It’s easy to forget, but art galleries are ‘our’ galleries: they are supposed to belong to us. You might even like to think of them as having taken the place of (now defunct) churches. So how did oil money seep through their walls?
Mel Evans begins by charting the journey of arts funding in the UK. The Arts Council of Attlee’s postwar Britain was deliberately at arm’s length from the state. Thatcher and Tebbit increased government involvement, which enabled New Labour to follow with its claim that the market encourages art’s autonomy.
This in turn made it easier for the ConDem coalition to slash Arts Council funding. Market logic was supposed to keep paintings on the walls, ‘because if all arts organisations can make their own money... then surely they should be left to fend for themselves.’

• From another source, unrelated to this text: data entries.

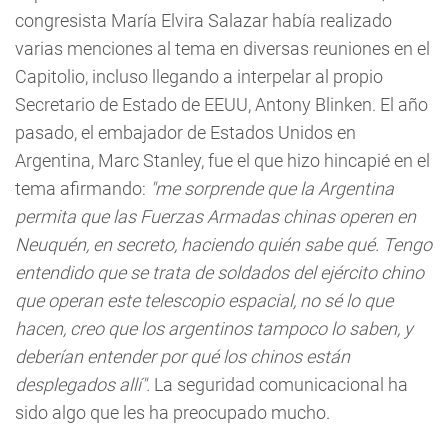
congresista María Elvira Salazar había realizado
varias menciones al tema en diversas reuniones en el
Capitolio, incluso llegando a interpelar al propio
Secretario de Estado de EEUU, Antony Blinken. El año
pasado, el embajador de Estados Unidos en
Argentina, Marc Stanley, fue el que hizo hincapié en el
tema afirmando:
"me sorprende que la Argentina
permita que las Fuerzas Armadas chinas operen en
Neuquén, en secreto, haciendo quién sabe qué. Tengo
entendido que se trata de soldados del ejército chino
que operan este telescopio espacial, no sé lo que
hacen, creo que los argentinos tampoco lo saben, y
deberían entender por qué los chinos están
desplegados allí".
La seguridad comunicacional ha
sido algo que les ha preocupado mucho.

Evans convincingly argues that the Big Oil companies like BP and Shell are not engaged with the arts as a innocent gesture of goodwill. Rather, art sponsorship is a PR tactic to win the agreement of crucial ‘special publics’.

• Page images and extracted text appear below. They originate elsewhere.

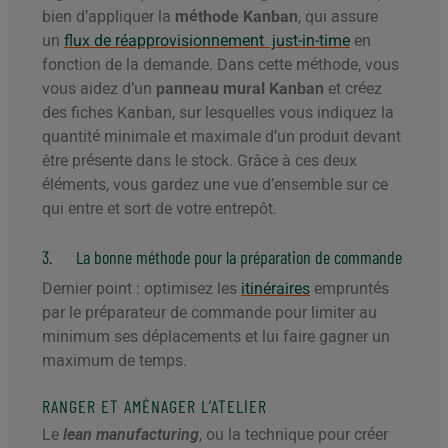
bien d’appliquer la
méthode Kanban
, qui assure
un
flux de réapprovisionnement just-in-time
en
fonction de la demande. Dans cette méthode, vous
vous aidez d’un
panneau mural Kanban
et créez
des fiches Kanban, sur lesquelles vous indiquez la
quantité minimale et maximale d’un produit devant
être présente dans le stock. Grâce à ces deux
éléments, vous gardez une vue d’ensemble sur ce
qui entre et sort de votre entrepôt.
3. La bonne méthode pour la préparation de commande
Dernier point : optimisez les
itinéraires
empruntés
par le préparateur de commande pour limiter au
minimum ses déplacements et lui faire gagner un
maximum de temps.
RANGER ET AMÉNAGER L’ATELIER
Le
lean manufacturing
, ou la technique pour créer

This core group of culture-makers (politicians, media leaders and academics) in turn provide Big Oil with a ‘social licence to operate’, helping to switch Big Oil’s image ‘from evildoer damaging the planet, to responsible benefactor.... By seeding itself into our homes, sports events, work places, streets, galleries, and museums, [convincing] us of its own worthiness and centrality to our ways of life’.
This ‘artwash’ is effective: during the Gulf of Mexico disaster in 2010, during which millions of barrels of oil were released into the sea, ‘BP was able to weather a crisis in significant part due to the prestige, social acceptability – and outspoken support from the [Tate gallery’s] director’. The brand was successfully burnished.Such PR cleansing also encourages a self-policing of art, a subtle and more informal form of censorship, as artists and curators remind themselves that ‘BP wouldn’t like this’.

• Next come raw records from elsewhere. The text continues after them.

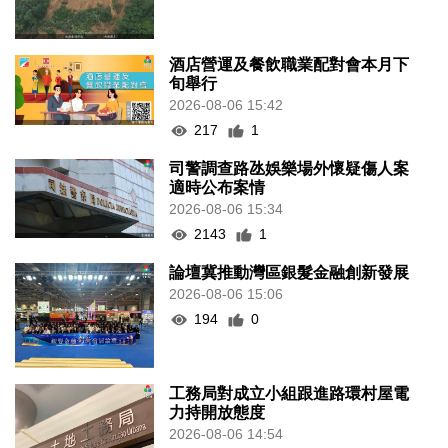
酒店營運及餐飲職業配對會本月下
旬舉行
2026-08-06 15:42
217
1
司警調查路氹娛樂場外懷疑傷人案
適時公布案情
2026-08-06 15:34
2143
1
論壇冀推動灣區銀髮金融創新發展
2026-08-06 15:06
194
0
工務局對成立小組跟進路環村屋電
力持開放態度
2026-08-06 14:54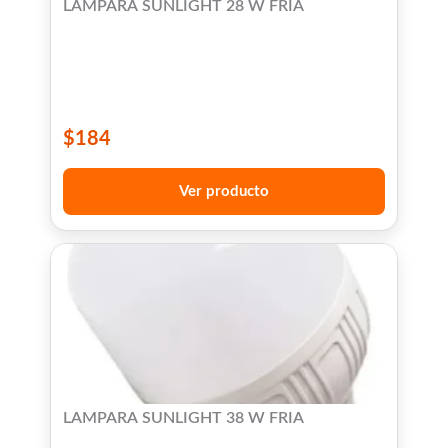
LAMPARA SUNLIGHT 28 W FRIA
$
184
Ver producto
LAMPARA SUNLIGHT 38 W FRIA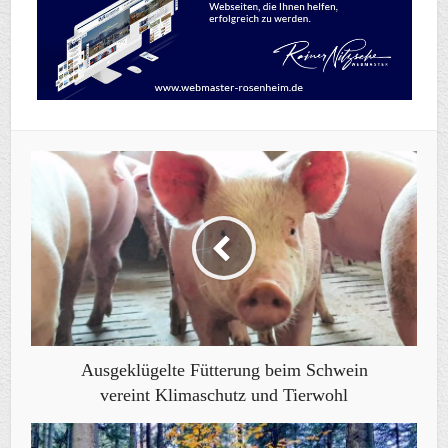
Ausgeklügelte Fütterung beim Schwein
vereint Klimaschutz und Tierwohl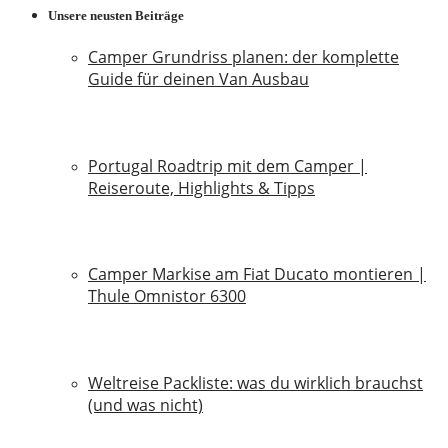
Unsere neusten Beiträge
Camper Grundriss planen: der komplette
Guide für deinen Van Ausbau
18. Juli 2026
Portugal Roadtrip mit dem Camper |
Reiseroute, Highlights & Tipps
18. Juni 2026
Camper Markise am Fiat Ducato montieren |
Thule Omnistor 6300
14. Juni 2026
Weltreise Packliste: was du wirklich brauchst
(und was nicht)
14. März 2026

Art-activist groups have tackled artwash with provocations including oil spills in galleries, logo parodies, theatrical flashmobs and the monumental gift of a wind turbine blade.
Evans is convinced that these actions are a sign that ‘a shift has already taken place: that despite everyday consumption of oil and its products, there is a tangible popular critique of extractives and their methods. [Oil] has become precarious in its social acceptance as neutral or benign.’
Let’s celebrate this shift in art galleries. They are, after all, ours.